However, the success of the SIT depends, to a large extent, on the ability of released sterile males to attract and successfully copulate with wild females. This behavioural capability is especially important for species such as C. capitata (and presumably C. rosa), in which females display a high degree of mate selection, apparently based on male courtship performance (Whittier et al. 1992, 1994). Unfortunately, the mass-rearing procedures and irradiation inherent to the SIT usually reduce the mating competitiveness of male flies, and released sterile males typically have a lower mating success than wild males (Röessler 1975; Shelly et al. 1994; Lance et al. 2000). Thus, an important challenge for SIT programmes is the development of simple and inexpensive means to enhance sterile males’ mating performance. In recent years, several studies focused on two possible modifications to the pre-release environment of sterile males to accomplish this goal: the exposure of males to certain semiochemicals and the manipulation of the pre-release adult diet.
The males of many tephritid species are strongly attracted to certain plant-derived compounds, also called ‘male lures’ or ‘parapheromones’ (Jang and Light 1996). During the last 15 years, a series of studies have demonstrated that some of these attractants may have an important effect on the pheromone production and mating behaviour of males. For example, males of the Oriental fruit fly, Bactrocera dorsalis (Hendel), which feed on pure methyl eugenol (Shelly and Dewire 1994; Tan and Nishida 1996) or natural sources (flowers) of this compound (Shelly 2000, 2002), show a pronounced mating advantage over control (unfed) males. Males that have ingested methyl eugenol display an increased signalling activity and produce a more attractive pheromone (Shelly and Dewire 1994), presumably following the incorporation of certain metabolites of methyl eugenol into their pheromone (Nishida et al. 1997). There is growing evidence that plant substances influence male reproductive behaviour in other Bactrocera spp. as well (Nishida et al. 1993; Hee and Tan 1998; Tan and Nishida 2000).

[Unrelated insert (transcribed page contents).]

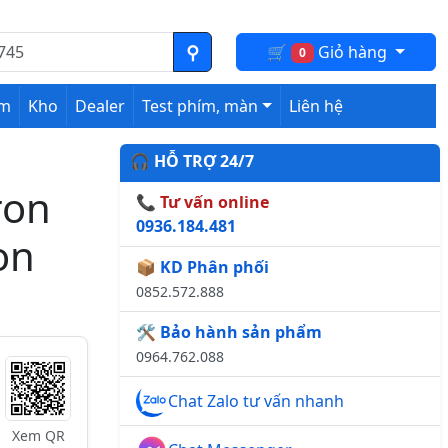
🛒
Giỏ hàng
0
ệm
Kho
Dealer
Test phím, màn
Liên hệ
🎧 HỖ TRỢ 24/7
ron
📞 Tư vấn online
0936.184.481
on
📦 KD Phân phối
0852.572.888
🛠️ Bảo hành sản phẩm
0964.762.088
Chat Zalo tư vấn nhanh
Xem QR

Similarly, laboratory tests on C. capitata revealed that feeding on wounded fruits of the orange tree (Citrus sinensis L.) confers a mating advantage to males (Papadopoulos et al. 2001). Furthermore, this positive effect is quite long-lasting: males exposed to the fruits for 24 h had a mating advantage over control males for at least 10 days following exposure. Likewise, in field cage tests, Shelly and Villalobos (2004) found that male Mediterranean fruit flies feeding on the bark and fruits of guava trees (Psidium guajava L.) obtained significantly more matings than control males. However, tests with both orange and guava showed that males gained a mating advantage only when they were allowed to be in contact with the fruits (and for guava, the bark) and that exposure to fruit (or guava bark) aroma alone had no effect on male mating success. In addition, exposure to essential oils contained in the peel of citrus fruits, the root of ginger (Zingiber officinale Roscoe) and the seed of angelica (Angelica archangelica L.) has been shown to confer a pronounced mating advantage to male Mediterranean fruit flies (Shelly 2001; Shelly et al. 2004a; Papadopoulos et al. 2006). For example, Shelly (2001) found that C. capitata males exposed to 20 μl of angelica seed oil (ASO hereafter) or ginger root oil (GRO) for 6 h and tested 2 days later obtained 67–81% of the total matings in field cage tests. Further studies have shown that sterilized, mass-reared males exposed to GRO (Shelly and McInnis 2001; Shelly et al. 2002b, 2003, 2004b, 2007a) or OO (Shelly et al. 2004a, 2006, 2008) acquired a mating advantage over wild non-exposed males. The positive effect is generally quite long and lasted at least 3, 5 and 7 days following exposure to OO (Shelly et al. 2004a), GRO (Shelly 2001) and ASO (Shelly 1999), respectively. Furthermore, in contrast to the natural substrates, the oils conferred a mating advantage even when males were not allowed to be in direct contact with them.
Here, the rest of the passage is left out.